Task item. Please output the listing below character for character and omit the images.

Data records.
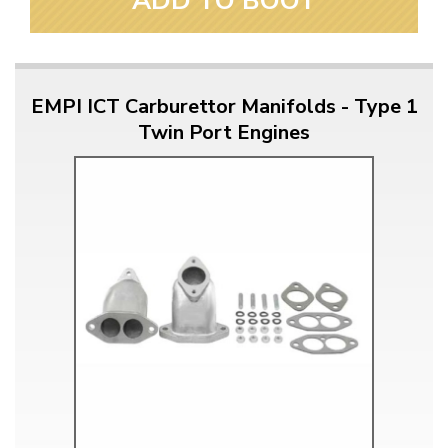
ADD TO BOOT
EMPI ICT Carburettor Manifolds - Type 1
Twin Port Engines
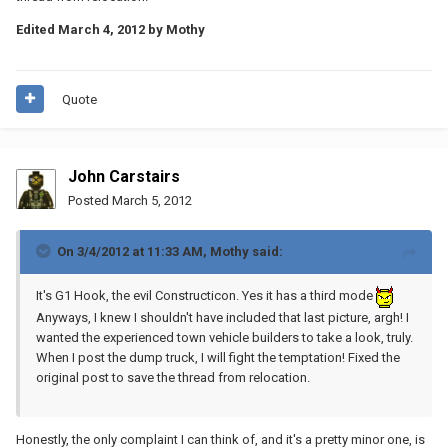
Edited
March 4, 2012
by Mothy
Quote
John Carstairs
Posted
March 5, 2012
On 3/4/2012 at 11:33 AM, Mothy said:
It's G1 Hook, the evil Constructicon. Yes it has a third mode
Anyways, I knew I shouldn't have included that last picture, argh! I
wanted the experienced town vehicle builders to take a look, truly.
When I post the dump truck, I will fight the temptation! Fixed the
original post to save the thread from relocation.
Honestly, the only complaint I can think of, and it's a pretty minor one, is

Answer section.
ADD TO BOOT
EMPI ICT Carburettor Manifolds - Type 1
Twin Port Engines
Edited
March 4, 2012
by Mothy
Quote
John Carstairs
Posted
March 5, 2012
On 3/4/2012 at 11:33 AM, Mothy said:
It's G1 Hook, the evil Constructicon. Yes it has a third mode
Anyways, I knew I shouldn't have included that last picture, argh! I
wanted the experienced town vehicle builders to take a look, truly.
When I post the dump truck, I will fight the temptation! Fixed the
original post to save the thread from relocation.
Honestly, the only complaint I can think of, and it's a pretty minor one, is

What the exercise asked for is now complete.